Electric car startup Fisker Automotive took the opportunity of the LA Auto Show to meet with members of the media and divulged to the Detroit Bureau (hat tip Autoblog Green) that it is looking for a “better financed partner.” I have previously heard rumors that Fisker had gotten pretty far in 2012 in negotiations to sell the company, but that the other party backed out late in the negotiation process.
In case you aren’t familiar with what startups generally mean when they tell the press that they need a big partner, there’s actually a long history of this strategy, particularly for those capital intensive cleantech startups. The CEO of thin film solar company Miasole, John Carrington, made a very public to-do last year about how Miasole needed a large partner to commercialize and scale — this year Miasole sold for $30 million in a firesale to China’s Hanergy, despite that it raised hundreds of millions of dollars in VC money. So yeah, quite a few of those investors didn’t fare too well.
Fisker, despite having a good-looking first car and a well known car designer as its former CEO, has had a really difficult year. In addition to its early troubles with Karma software glitches, a terrible review by Consumer Reports, some car fires, a battery recall, and losing a chunk of the DOE loan guarantee, the company in more recent months has also lost a shipment of over 300 cars to Hurricane Sandy, and now has stalled its Karma assembly as it’s waiting for the bankruptcy of its battery maker to get resolved.
Seems to me that Fisker i
s starting to get into a pretty troubled financial place. The likely paths for the company are clear: it needs to sell, it needs a large car-company investor, or it needs to IPO in the first half of 2013, or it’ll hit the skids. The company has raised over $1 billion, so it’s got some months of cushion, but with its recent car losses and assembly stall, that runway is being crunched down.

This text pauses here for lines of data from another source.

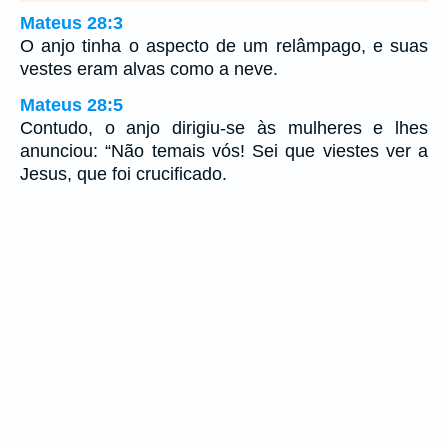
Mateus 28:3
O anjo tinha o aspecto de um relâmpago, e suas
vestes eram alvas como a neve.
Mateus 28:5
Contudo, o anjo dirigiu-se às mulheres e lhes
anunciou: “Não temais vós! Sei que viestes ver a
Jesus, que foi crucificado.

Back a few months ago, Fisker investor Ray Lane had been telling the media that the company wants to IPO in 2013, but I don’t see that happening successfully. And if the company sells, who knows how much a large auto maker would be willing to pay for it? It’s major assets are its Karma and Atlantic designs, but it’s not a technology company like Tesla, and it’s not commercially making the Atlantic yet. Its brand has also become somewhat tarnished in 2012. Which is probably one reason why Fisker hired GM’s former head of marketing last week.
Unfortunately for Fisker, Advanced Equities — a broker that raised a lot of money for Fisker in the past — is going out of business, so can’t raise more needed funds for Fisker. Advanced Equities settled an SEC charge that it misled investors a couple years ago for raising funds for Bloom Energy. I also heard a rumor that Fisker’s last round was raised was a significant down round.
So now what? You don’t have to be a financial wizard to see the writing on the wall. Will a company swoop in and save Fisker? What do you think will happen to them?